# Specific 3D Printers, Scanners, & Hardware > New Matter's MOD-t Forum >  Can you use your own designs?

## EscapeTheClouds

Hello,

I'm one of the 500 "early birds" that preordered the Mod-T at $149 and I'm very excited about the product. While the store, the media campaign, the concept, and the machine itself seem very impressive, there is one thing that isn't clear: will you be able to print your own homemade designs using the Mod-T? 

I'm certainly happy for the curated selection of objects. My wife, for instance, would get some good use out of it making things for around the house. 

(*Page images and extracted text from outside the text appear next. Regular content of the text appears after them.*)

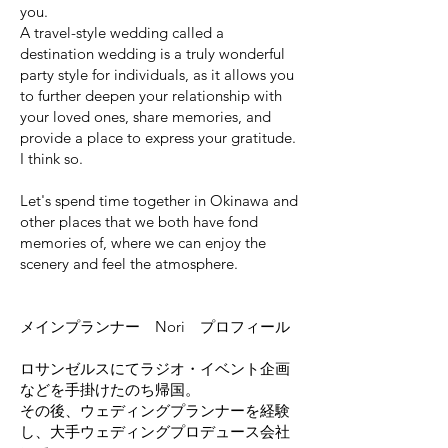
you.
A travel-style wedding called a
destination wedding is a truly wonderful
party style for individuals, as it allows you
to further deepen your relationship with
your loved ones, share memories, and
provide a place to express your gratitude.
I think so.
Let's spend time together in Okinawa and
other places that we both have fond
memories of, where we can enjoy the
scenery and feel the atmosphere.
メインプランナー Nori プロフィール
ロサンゼルスにてラジオ・イベント企画
などを手掛けたのち帰国。
その後、ウェディングプランナーを経験
し、大手ウェディングプロデュース会社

However, for the rest of us that know our way around a 3D design application (I use Maya and Sketchup), can we print out our own original designs? In the specs for the product, it lists that .STL files will be supported.  My aim is to create, make, and sell original merchandise for my music projects. Without that capability, this machine won't exactly be useless to me, but it'll lose a great deal of its luster. 

Thanks!

----------


## NewMatter

Yes, the MOD-t software will include a slicer for working with standard STL files generated by most 3D design software.  The printer itself will also accept standard G-codes so you will be able to use 3rd party slicers like Cura or Slic3r (although you'll have to set up the machine specific parameters yourself).

----------


## Feign

I imagine that if it supports .stl files, then it supports them no matter what you make them with.  I know Sketchup already exports into .stl, and I'm pretty sure Maya does too.  Almost every worthwhile 3D modelling software can save in .stl format, it's about as ubiquitous as .jpg is for images.

----------


## EscapeTheClouds

Thank you for the responses, the clarification, and the good news. I've been wanting to get into 3D printing for a while, and have plenty of ideas for things I want to create, but the price has always been so prohibitive. I look forward to spring next year!

----------